Somewhere on the pathology report, it should define what A and B are. Something like the size and location of where each sample was taken from. It could be that B was a second pass scraping that went deeper and that it was all clear which may be ruling out muscle invasion but that is why you want a 2nd opinion on that.
Many docs, once they know a bladder cancer diagnosis has already been made, especially if high grade, can get things moved around in order to see a new patient sooner. Worth a shot.
I hope you're referring to Dr. Pruthi in Chapel Hill. Why the wait? With a possible T1 High Grade you want that pathology confirmed as quickly as possible. Can you push for a second opinion on the slides a bit faster? They're going to want to see them anyway.
not sure about the B.? could have been a second scraping of a non malignant whatever? They all have thier idiosyncracies in pathology.
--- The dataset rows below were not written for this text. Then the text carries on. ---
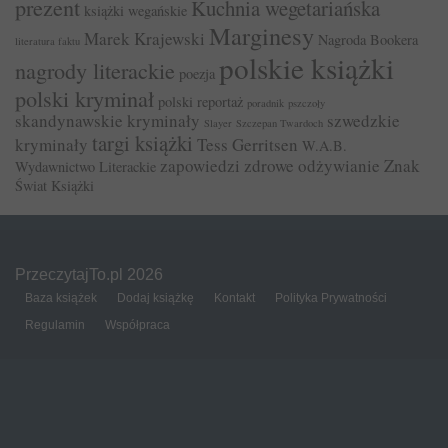
prezent
Kuchnia wegetariańska
książki wegańskie
Marginesy
Marek Krajewski
Nagroda Bookera
literatura faktu
polskie książki
nagrody literackie
poezja
polski kryminał
polski reportaż
poradnik
pszczoły
skandynawskie kryminały
szwedzkie
Slayer
Szczepan Twardoch
targi książki
kryminały
Tess Gerritsen
W.A.B.
zapowiedzi
zdrowe odżywianie
Znak
Wydawnictwo Literackie
Świat Książki
PrzeczytajTo.pl 2026
Baza książek
Dodaj książkę
Kontakt
Polityka Prywatności
Regulamin
Współpraca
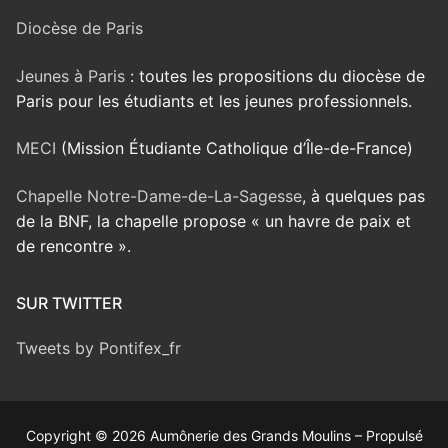
Diocèse de Paris
Jeunes à Paris
: toutes les propositions du diocèse de
Paris pour les étudiants et les jeunes professionnels.
MECI
(Mission Étudiante Catholique d’Île-de-France)
Chapelle Notre-Dame-de-La-Sagesse
, à quelques pas
de la BNF, la chapelle propose « un havre de paix et
de rencontre ».
SUR TWITTER
Tweets by Pontifex_fr
Copyright © 2026 Aumônerie des Grands Moulins – Propulsé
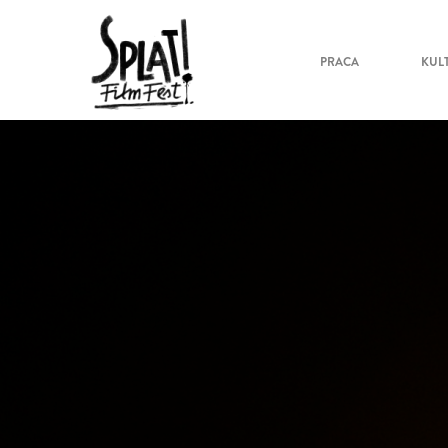
PRACA
KUL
My mom was recently diagnosed with BC. We have received the pathology, but have not yet spoke with her urologist (and if things continue how they have been, he won't call anytime soon with results- but that's another story).
The results state:
a)High grade papillary urotheial with invasion into the lamina propria. Negative for definitive invasion into musculaire. Negative lymphovascular space invasion.
b) Negative Malignancy
Now, in my research I have been doing tonight, I have come up with this being:
T1, High Grade BC. Is this right? Also for the b) portion of the pathology, I assume the negative malignancy is for a different biopsy than the a) results. Would you agree?
We are scared, and at a loss after this recent diagnosis, but I am remaining positive! I know that this is not the "best" end of the diagnostic spectrum, but it is certainly not the worst. We have already discussed a RC, and the benefits of that versus BCG for long term survival.
I have found a doctor for a second opinion in Chapel Hill (I believe I found it on here or another support website, recommending this physician), and she is schedule for January to see him.